Notes to Prepare for a Rural Midwestern Funeral

  1. Everyone, or almost everyone, will be older than fifty. A few young families--the grandchildren and great-grandchildren of the deceased--will sit in the front pews and at the end of the day will return to their lives in the city. Everyone else will return to farmhouses on plots of land that once held twelve families and now only hold one. This group will come together, again and again, as the church and surrounding town slowly empty. And one day, like a dry well, there will be no more parishioners to retrieve. All will be quiet and still.
  2. Funeral attire will be flexible. Black attire is not required. A suit is not required. A dress is not required. Close-toed shoes are not required. A tie is not required. Jeans are acceptable, especially when paired with well-polished cowboy boots. Wear a cross, even if you don't believe. 
  3. A group called something like the Grace Notes or the Holy Rollers will sing at least one of the following hymns: "Amazing Grace," "The Old Rugged Cross," or "How Great Thou Art."  The singers' voices will be high and clear and thin, the accompanying piano just slightly out of tune. They will smile as they form each word, seemingly peaceful, placid, and serene. You will find yourself mouthing, "I was once was lost but now am found / was blind but now I see." 
  4. At the graveside, all the reserved mourners will stand in a wide semicircle around a tent, leaving a respectful gap for the family, who sit on velvet-green-covered chairs that rise out of the ground like little hillocks, artificially verdant on the yellowing grass. 
  5. The sun will beat down on all of you as you wait for the casket to be lowered. You'll feel the sweat drip down the back of your neck with your head bowed for prayer, left hand placed over right. The group will return to the church quickly; high noon is no time for a picnic. 
  6. If you're lucky, there will be a luncheon. If you are luckier, the food will be warm: roast beef or fried chicken with mashed potatoes and green beans, oven-roasted rolls. Others will have brought macaroni and potato salads, homemade cakes, warm cookies. If not, the table will hold cold cuts of deli meat and freshly unwrapped Wonderbread, a bottle of ranch dressing standing sentry next to a plate of chopped raw vegetables. There may even be a bowl of chips--do yourself a favor and grab and extra handful. 
  7. The luncheon will be held in the basement of the church, which doubles as a reception hall and Sunday school classroom. The decor will probably feature bright posters filled with block letters extolling a strong work ethic, "cheerful sacrifice," obedience, kindness. Along one wall, a laminated, cartoon-illustrated timeline of the Bible stapled to the wall will feature a Jesus with golden brown hair and kind blue eyes. Across the wall, a paper cutout of a man in chainmail and a helmet, his weapons labeled "Sword of the Spirit" and "Breastplate of Righteousness" and "Shield of Faith," will smile at you with glued-on googly eyes.
  8. No one will cry during the service, the sermon, the luncheon.

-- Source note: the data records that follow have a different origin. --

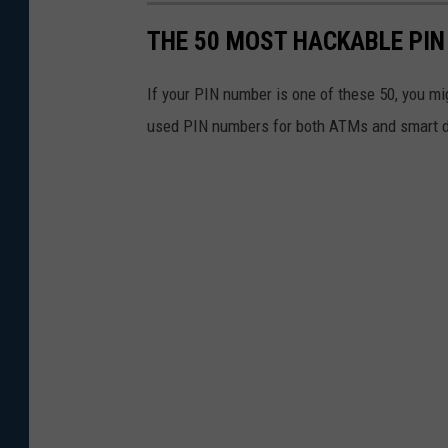
s
THE 50 MOST HACKABLE PIN
e
O
If your PIN number is one of these 50, you m
f
used PIN numbers for both ATMs and smart d
P
a
t
r
i
o
t
A
c
t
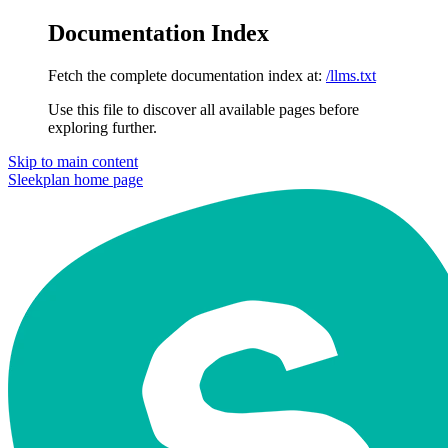
Documentation Index
Fetch the complete documentation index at:
/llms.txt
Use this file to discover all available pages before
exploring further.
Skip to main content
Sleekplan
home page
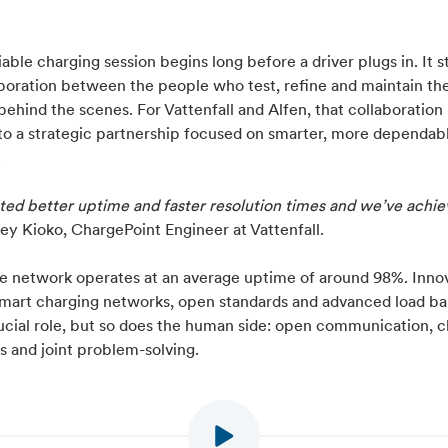
iable charging session begins long before a driver plugs in. It s
aboration between the people who test, refine and maintain th
ehind the scenes. For Vattenfall and Alfen, that collaboration
to a strategic partnership focused on smarter, more dependab
.
ed better uptime and faster resolution times and we’ve achiev
ey Kioko, ChargePoint Engineer at Vattenfall.
he network operates at an average uptime of around 98%. Inno
smart charging networks, open standards and advanced load ba
ucial role, but so does the human side: open communication, c
s and joint problem-solving.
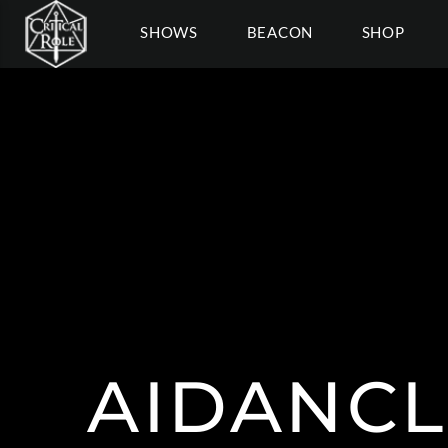
SHOWS
BEACON
SHOP
AIDANCL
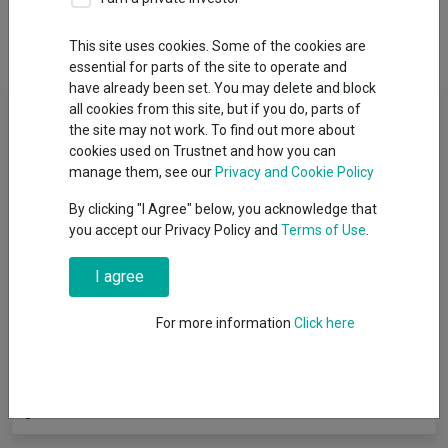
Dividends
This site uses cookies. Some of the cookies are
essential for parts of the site to operate and
have already been set. You may delete and block
Fund Objective
all cookies from this site, but if you do, parts of
the site may not work. To find out more about
cookies used on Trustnet and how you can
The objective of the fund is to deliver a greater total return than
manage them, see our
Privacy and Cookie Policy
the Consumer Price Index (CPI) measure of inflation + 4%, after
fees, over any rolling five-year period by investing with our
By clicking "I Agree" below, you acknowledge that
Liquidity, Equity-type risk and Diversifiers (LED) framework. The
you accept our Privacy Policy and
Terms of Use
.
fund aims to deliver this return with no more than five-sixths of
the volatility of the FTSE Developed stock market Index. There
I agree
is no guarantee that this investment objective will be achieved
over five years, or any other time period. We use the CPI + 4% as
For more information
Click here
a target for our fund’s return because we aim to grow your
investment considerably above inflation. We aim to limit the
amount of volatility risk our fund can take because we want our
investors to understand the risk they are taking in terms of the
global stock market.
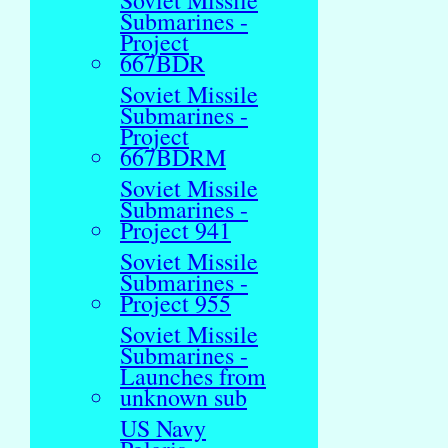
Soviet Missile
Submarines -
Project
667BDR
Soviet Missile
Submarines -
Project
667BDRM
Soviet Missile
Submarines -
Project 941
Soviet Missile
Submarines -
Project 955
Soviet Missile
Submarines -
Launches from
unknown sub
US Navy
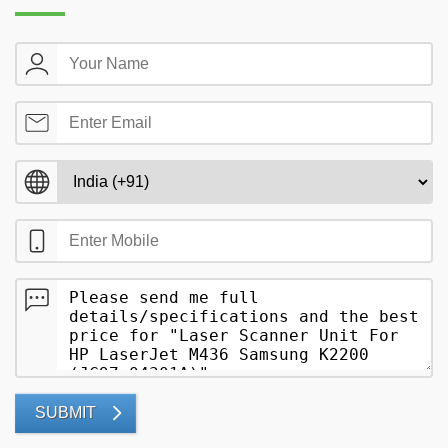
SUBMIT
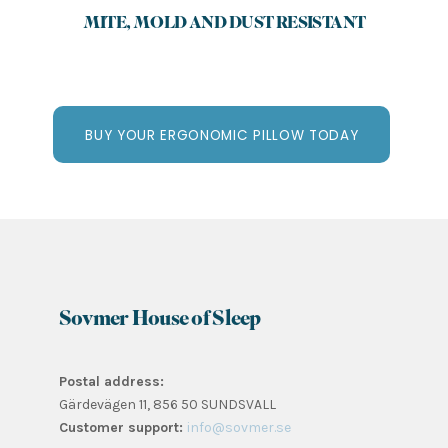
MITE, MOLD AND DUST RESISTANT
BUY YOUR ERGONOMIC PILLOW TODAY
Sovmer House of Sleep
Postal address:
Gärdevägen 11, 856 50 SUNDSVALL
Customer support:
info@sovmer.se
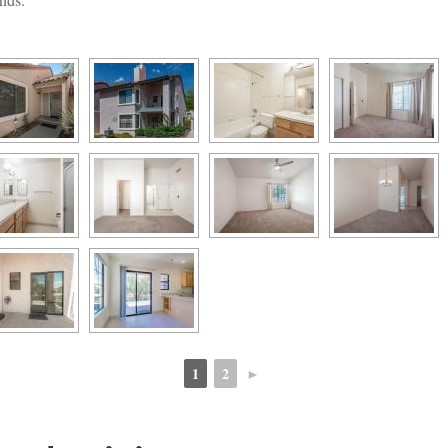
1
2
►
 
 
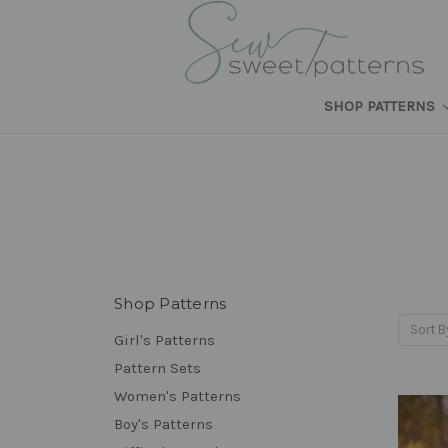
SHOP PATTERNS
Shop Patterns
Sort B
Girl's Patterns
Pattern Sets
Women's Patterns
Boy's Patterns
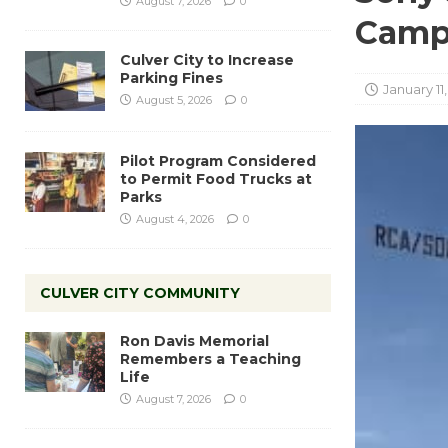
August 7, 2026
0
Camp
Culver City to Increase
Parking Fines
January 11
August 5, 2026
0
Pilot Program Considered
to Permit Food Trucks at
Parks
August 4, 2026
0
CULVER CITY COMMUNITY
Ron Davis Memorial
Remembers a Teaching
Life
August 7, 2026
0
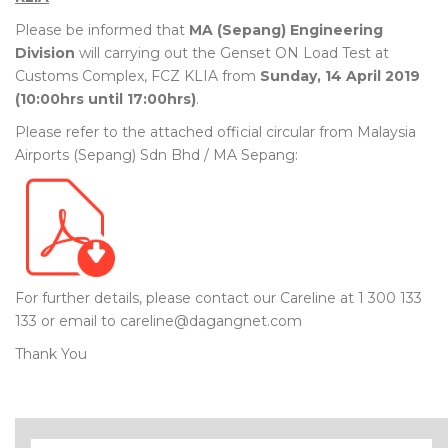
Please be informed that
MA (Sepang) Engineering
Division
will carrying out the Genset ON Load Test at
Customs Complex, FCZ KLIA from
Sunday, 14 April 2019
(10:00hrs until 17:00hrs)
.
Please refer to the attached official circular from Malaysia
Airports (Sepang) Sdn Bhd / MA Sepang:
For further details, please contact our Careline at 1 300 133
133 or email to careline@dagangnet.com
Thank You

The tears will come in the car, while you are driving across the prairie, past the rusted silos and rotting sheds, towards the open sky. The weight of all the losses ahead and behind will fill you as you leave the high grasses and drive into the woods, overrun with poison ivy and thorny brambles, silent except the soft rustle of ghostly deer darting through the trees, just out of view.